To reproduce the bug,
create database a; use a; create table t3(a int primary key, b vecf32(128));
cd /data1/heni/mo-benchmark-test/sift128 /usr/local/python3/bin/python3.10 insert_mo.py
mysql> SET experimental_ivf_index = 1;
mysql> create index idx3 using ivfflat on t3(b) lists=4000 op_type "vector_l2_ops";
% python3 query_mo_pg.py
mysql> drop index idx3 on t3;
mysql> create index idx3 using ivfflat on t3(b) lists=4000 op_type "vector_l2_ops";
% python3 query_mo_pg.py
The SQL to run:
sql := fmt.Sprintf("SELECT `%s`, `%s` FROM `%s`.`%s` WHERE `%s` = %d AND `%s` IN (%s)",
catalog.SystemSI_IVFFLAT_TblCol_Entries_pk,
catalog.SystemSI_IVFFLAT_TblCol_Entries_entry,
tblcfg.DbName, tblcfg.EntriesTable,
catalog.SystemSI_IVFFLAT_TblCol_Entries_version,
idx.Version,
catalog.SystemSI_IVFFLAT_TblCol_Entries_id,
instr,
)
Same SIFT test but run Slow (CPU profile)
Recall: 0.8260, Total Duration: 53.0852s, Avg Latency: 0.1060, QPS: 9.4377
fast sql CPU profile Recall: 0.8260, Total Duration: 6.0623s, Avg Latency: 0.0121, QPS: 82.6419
heap profile for slow test
Same plan but different running time ( 143ms vs 12ms)
SQL:
SELECT __mo_index_pri_col, __mo_index_centroid_fk_entry FROM a.__mo_index_secondary_0195f094-f18e-7a0a-9a81-dca5bff76b21 WHERE __mo_index_centroid_fk_version = 0 AND __mo_index_centroid_fk_id IN (2517,2478,2230,128,936,2225,1979,1506,723,2782,2117,2780,64,1252,1510,1980,747,2789,1227,2489,2992,980,2070,1819,2595)
it is about cache. After reboot, run explain analyze will be around 150ms and it read from file. After that, the time is fast around 12ms which don't read from file.
but after create index. run explain analyze always read from file and slow and data never get cached.
set cache config in etc/launch/cn.toml will fix the issue. Default cache size is 512M.
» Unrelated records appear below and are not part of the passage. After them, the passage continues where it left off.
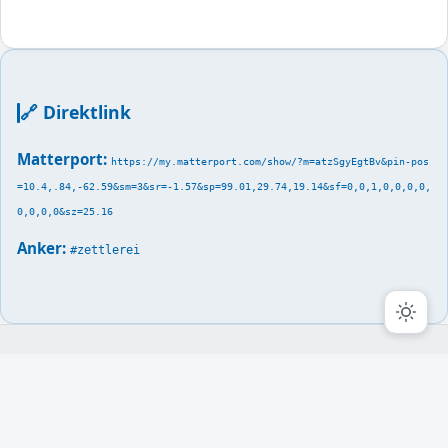
🔗 Direktlink
Matterport:
https://my.matterport.com/show/?m=atzSgyEgtBv&pin-pos
=10.4,.84,-62.59&sm=3&sr=-1.57&sp=99.01,29.74,19.14&sf=0,0,1,0,0,0,0,
0,0,0,0&sz=25.16
Anker:
#zettlerei
© 2026 Lauffenmühle Museum · Digitales Industriedenkmal
Lauchringen ·
Bitblade Solutions
lauffenmuehlemuseum.de
Telegram
Instagram
3D-Tour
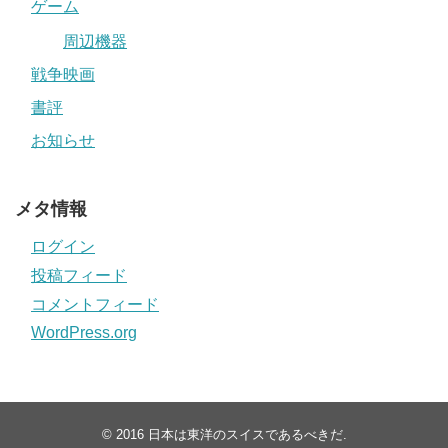
ゲーム
周辺機器
戦争映画
書評
お知らせ
メタ情報
ログイン
投稿フィード
コメントフィード
WordPress.org
© 2016
日本は東洋のスイスであるべきだ
.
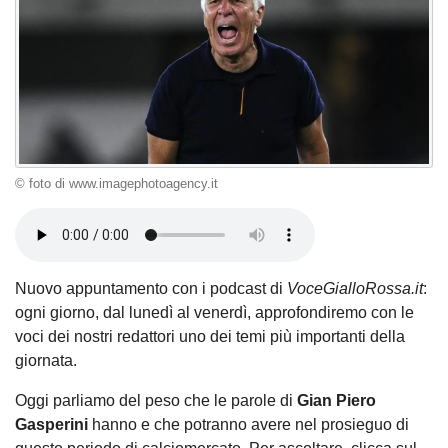
© foto di www.imagephotoagency.it
Nuovo appuntamento con i podcast di
VoceGialloRossa.it
:
ogni giorno, dal lunedì al venerdì, approfondiremo con le
voci dei nostri redattori uno dei temi più importanti della
giornata.
Oggi parliamo del peso che le parole di
Gian Piero
Gasperini
hanno e che potranno avere nel prosieguo di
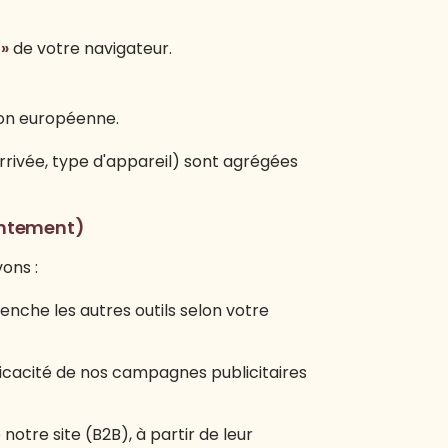
 »
de votre navigateur.
ion européenne.
rrivée, type d'appareil) sont agrégées
sentement)
ons :
enche les autres outils selon votre
ficacité de nos campagnes publicitaires
 notre site (B2B), à partir de leur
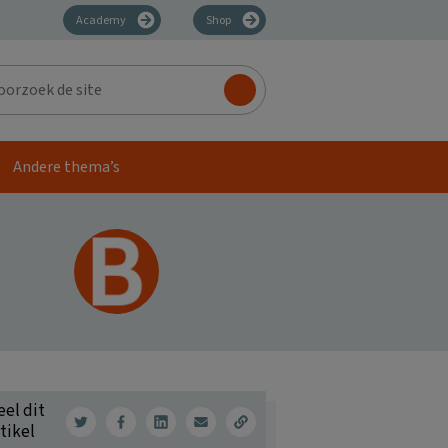
Academy
Shop
zoek
Andere thema’s
eel dit
tikel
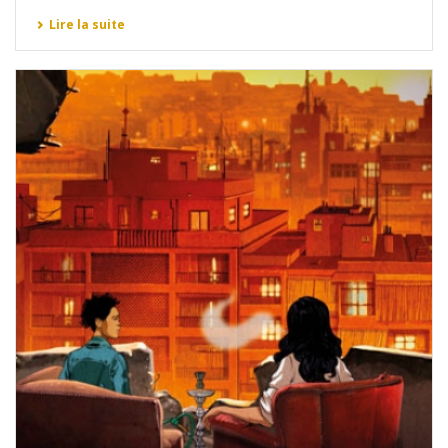
Lire la suite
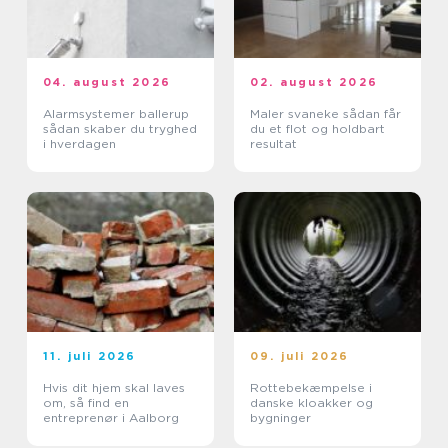
04. august 2026
02. august 2026
Alarmsystemer ballerup
Maler svaneke sådan får
sådan skaber du tryghed
du et flot og holdbart
i hverdagen
resultat
11. juli 2026
09. juli 2026
Hvis dit hjem skal laves
Rottebekæmpelse i
om, så find en
danske kloakker og
entreprenør i Aalborg
bygninger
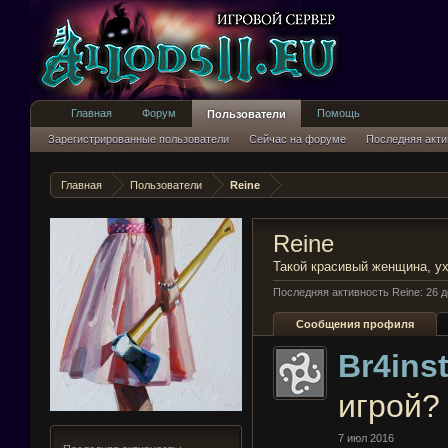
Главная
Форум
Помощь
Пользователи
Зарегистрированные пользователи
Сейчас на форуме
Последняя акти
Главная
Пользователи
Reine
Reine
Такой красивый женщина, ух
Последняя активность Reine:
26 д
Сообщения профиля
Br4ins
игрой?
7 июл 2016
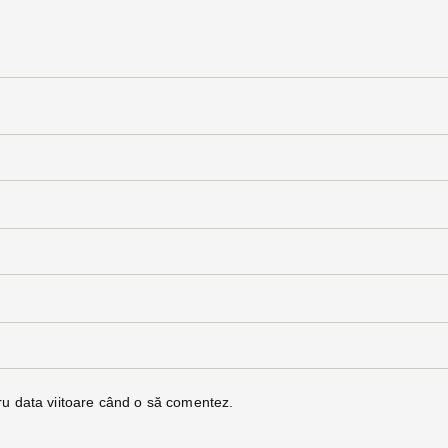
ru data viitoare când o să comentez.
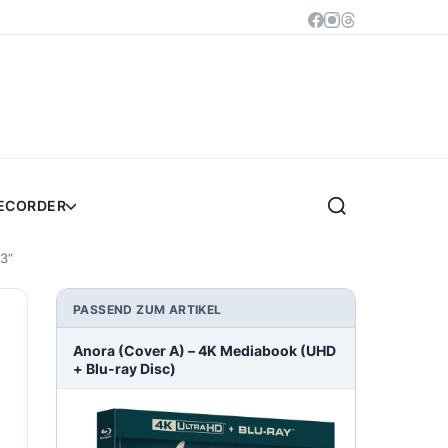
RECORDER
 3“
PASSEND ZUM ARTIKEL
Anora (Cover A) – 4K Mediabook (UHD
+ Blu-ray Disc)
[[fileservice]] name = "LOCAL" backend = "DISK"
[[fileservice]] name = "SHARED" backend = "DISK" data-dir = "mo-data/shared"
[fileservice.cache] memory-capacity = "8GB" disk-capacity = "8GB" disk-path = "mo-data/file-service-cache"
@cpegeric 当前问题环境cn配置:
目前main分支(最新commit)create index性能已经恢复到之前的水平,2.1-dev(09bb68d8a) create index还没有恢复,还是很慢(两个分支测试环境etc配置都相同) @cpegeric 麻烦看下
main :
2.1-dev:
slow create index may cause by the issue https://github.com/matrixorigin/matrixone/issues/21456
@cpegeric this is worthy of porting to 2.1 branch, unless it is HUGE change. Quote: "目前main分支(最新commit)create index性能已经恢复到之前的水平,2.1-dev(09bb68d8a) create index还没有恢复"
@fengttt there are more than 60 files changes. I think it is too much changes. Isn't it?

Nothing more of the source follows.